Teste Positivo: os anticorpos anti-HCV presentes na amostra ligam-se ao conjugado antigamaglobulina humana-ouro coloidal formando um complexo. O complexo formado fluirá pela membrana da Placa-Teste indo se ligar aos antígenos do HCV imobilizados na área da reação positiva (T), determinando o surgimento de uma banda colorida rosa-clara.

A mistura da reação continuará fluindo até atingir a área controle (C). O conjugado não ligado une-se aos reagentes desta área, produzindo uma banda colorida rosa-clara, demonstrando que os reagentes estão funcionando corretamente.

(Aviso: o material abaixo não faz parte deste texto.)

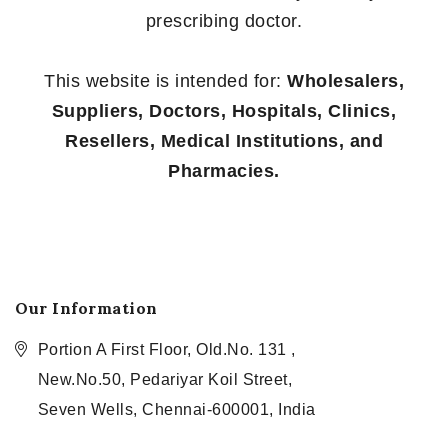
prescribing doctor.
This website is intended for:
Wholesalers,
Suppliers, Doctors, Hospitals, Clinics,
Resellers, Medical Institutions, and
Pharmacies.
Our Information
Portion A First Floor, Old.No. 131 ,
New.No.50, Pedariyar Koil Street,
Seven Wells, Chennai-600001, India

Teste Negativo: na ausência de anticorpos anti-HCV não haverá o aparecimento da banda colorida na área do teste (T), havendo formação de uma banda colorida rosa-clara apenas na área controle (C), demonstrando que os reagentes estão funcionando corretamente.
APLICAÇÃO CLÍNICA

A hepatite viral consiste em doença inflamatória com quadro clínico infeccioso. São conhecidos vários tipos de vírus hepatotrópicos, que possuem características físico-químicas e epidemiológicas próprias para cada tipo e subtipos. As infecções desenvolvem-se de forma transitória ou persistente, favorecendo a evolução para a infecção aguda auto-limitada, estado de portador crônico assintomático e doença crônica.

Os principais agentes virais hepatotrópicos causadores de hepatite são designados como: vírus da hepatite A (HAV); vírus da hepatite B (HBV); vírus da hepatite C (HCV); vírus da hepatite Delta (HDV); vírus da hepatite E (HEV) e vírus GBV-C (HGV). Cada um apresenta características estruturais e genômicas que permitem diferenciá-los através de diferentes metodologias laboratoriais com sensibilidade e especificidade definidas.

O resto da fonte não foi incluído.